Collected data
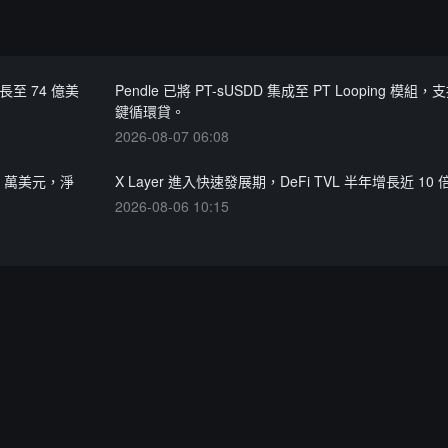
長至 74 億美
Pendle 已將 PT-sUSDD 集成至 PT Looping 模組
鍵循環貸。
2026-08-07 06:08
60 萬美元，淨
X Layer 進入快速發展期，DeFi TVL 半年增長近 10 
2026-08-06 10:15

Problem
Restate the data above exactly, stripping out each image.

Exercise output
長至 74 億美
Pendle 已將 PT-sUSDD 集成至 PT Looping 模組
鍵循環貸。
2026-08-07 06:08
60 萬美元，淨
X Layer 進入快速發展期，DeFi TVL 半年增長近 10 
2026-08-06 10:15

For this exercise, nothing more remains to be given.